O monstro Karina Buhr

image2Levei logo um pito no post anterior: “cadê as poetisas nessa lista?”. É, minha gente. Poesia não é meu forte e, vergonhosamente, não tinha nenhum livro de mulher poeta nas nossas estantes até a última terça-feira.

Mas eis que depois de um longo e tenebroso inverno (traduzindo: atraso da bixiga no prazo de entrega) finalmente chegou em casa o pacote com o novo disco (Selvática) e primeiro livro de Karina Buhr, Desperdiçando rima.

Não tinha como não ler de imediato depois da bronca do leitor e, especialmente, dessa semana epifânica que colocou o país inteiro a discutir o machismo.

Karina tem a carreira marcada por atitudes de questionamento ao espaço feminino na sociedade contemporânea. Ela reluta em assumir o feminismo (talvez num rechaçamento geral a qualquer tipo de rótulo), embora suas atitudes quase sempre o sejam (sobre isso, Karina contestou no comentário abaixo – vejam no final da página).

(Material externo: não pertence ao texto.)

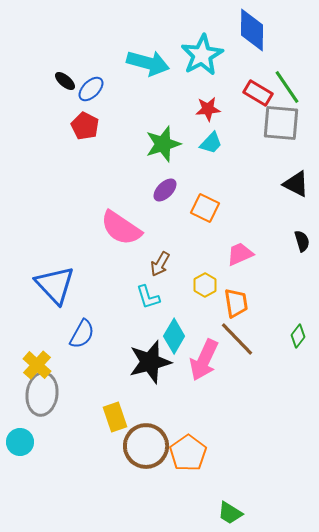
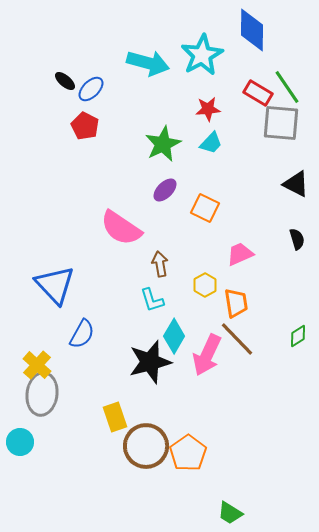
green star: rotated 9 degrees counterclockwise
black semicircle: moved 5 px left, 2 px up
brown arrow: rotated 140 degrees clockwise
cyan L-shape: moved 4 px right, 3 px down
green diamond: rotated 20 degrees clockwise
pink arrow: moved 3 px right, 5 px up
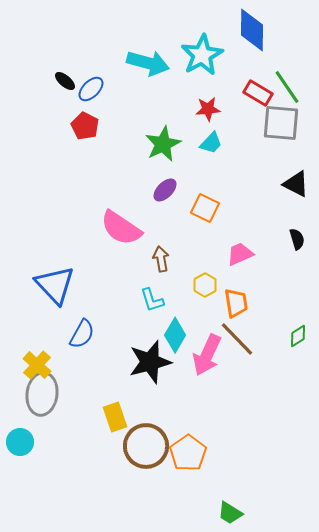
brown arrow: moved 1 px right, 5 px up
cyan diamond: moved 1 px right, 1 px up
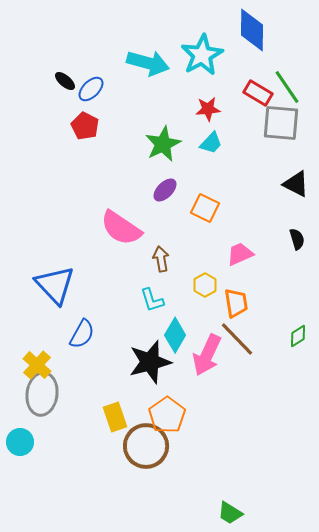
orange pentagon: moved 21 px left, 38 px up
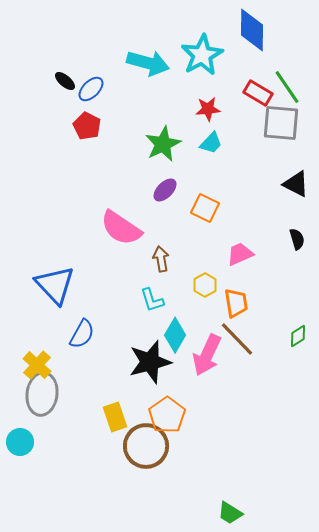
red pentagon: moved 2 px right
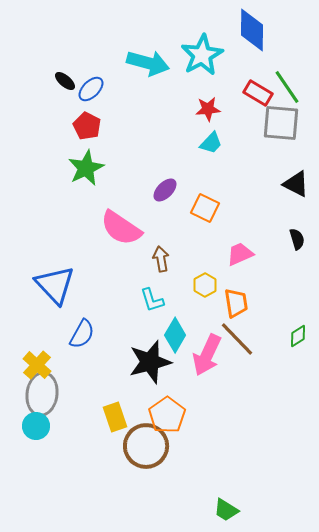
green star: moved 77 px left, 24 px down
cyan circle: moved 16 px right, 16 px up
green trapezoid: moved 4 px left, 3 px up
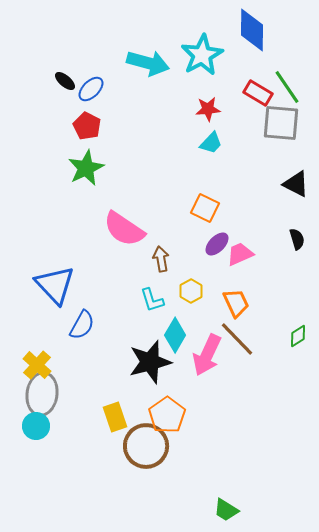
purple ellipse: moved 52 px right, 54 px down
pink semicircle: moved 3 px right, 1 px down
yellow hexagon: moved 14 px left, 6 px down
orange trapezoid: rotated 16 degrees counterclockwise
blue semicircle: moved 9 px up
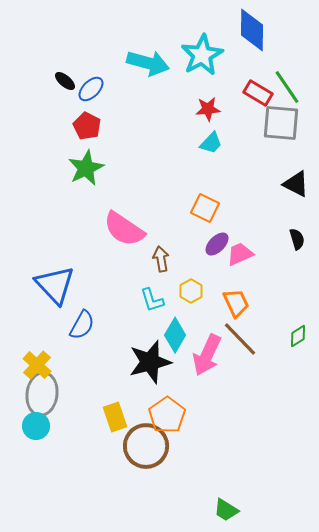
brown line: moved 3 px right
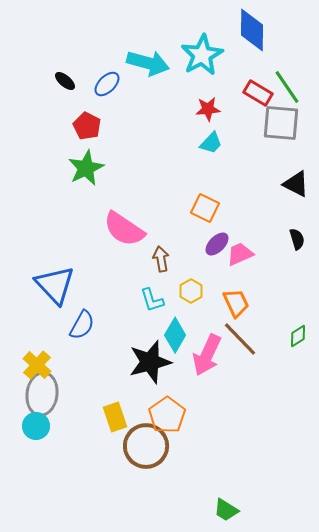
blue ellipse: moved 16 px right, 5 px up
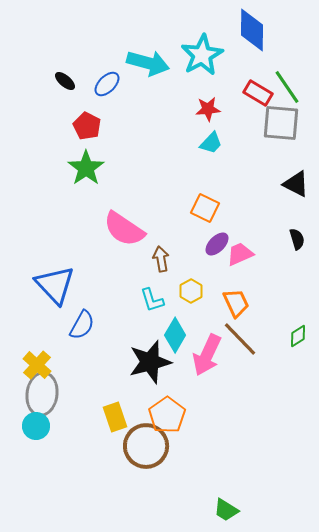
green star: rotated 9 degrees counterclockwise
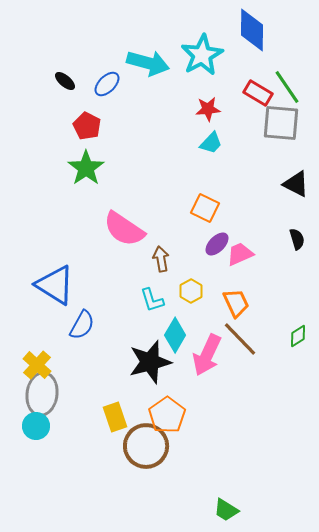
blue triangle: rotated 15 degrees counterclockwise
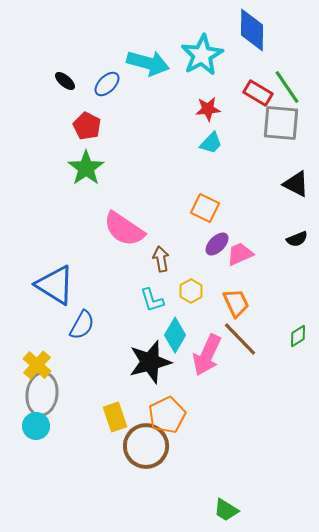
black semicircle: rotated 85 degrees clockwise
orange pentagon: rotated 9 degrees clockwise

Na capa do disco Selvática, ela aparece de peito nu, em foto tabacudamente* censurada pelo Facebook. E é e de peito nu que se apresenta nos shows da turnê, num desafio à censura contra o corpo feminino.

Desperdiçando rima tem um pouco disso e um pouco de uma penca de outras coisas. É um livro de poesia sim, mas também tem prosa. Tem frases soltas e tem desenhos. Karina desenha, quase sempre mulheres nuas. Tenho um de seus originais na parede de casa e um par de copinhos de cerveja com as mulé, como ela chama.

Karina passeia pela violência urbana, por assuntos aleatórios, pela política mundial, pela sensação de desterro, pelo Cais José Estelita e por momentos de non sense total. As mulé não são necessariamente seu tema mais recorrente, mas me marcaram muito no contexto dessa semana louca.

Mas a forma como elas aparecem no livro está longe de óbvia. Não é romântica, mas também não deixa de ser, em sua vontade de afeto. Denuncia o machismo, mas não os seus sinais mais claros. O machismo que a poesia de Karina expõe é o mais sutil, o mais difícil de identificar e de nomear.

A voz feminina dos poemas de Karina é como a personagem de Era uma vez eu, Verônica, do filme de Marcelo Gomes (quem tem música dela na trilha, inclusive), uma mulher forte que se sente desconfortável no exercício do convívio com seus parceiros.

Quando aparecem em Desperdiçando rima, os relacionamentos são sempre incômodos. Nas sutilezas da desigualdade de forças entre homem e mulher, a  personagem feminina dos poemas é, sobretudo, puta consigo mesma. Ao se perceber numa dinâmica de diminuição de seus quereres em prol da manutenção dessa quimera chamada amor, ela reage:

E a pessoa você era um monstro, mas por que cargas, eu, minha própria monstra de mim, permitia essa vacilação, perda de horizonte, de chão, essa mesquinhez tosca diária. Por que deixava o veneno meu me corroer e ser seu adubo? (Em Por merecimento).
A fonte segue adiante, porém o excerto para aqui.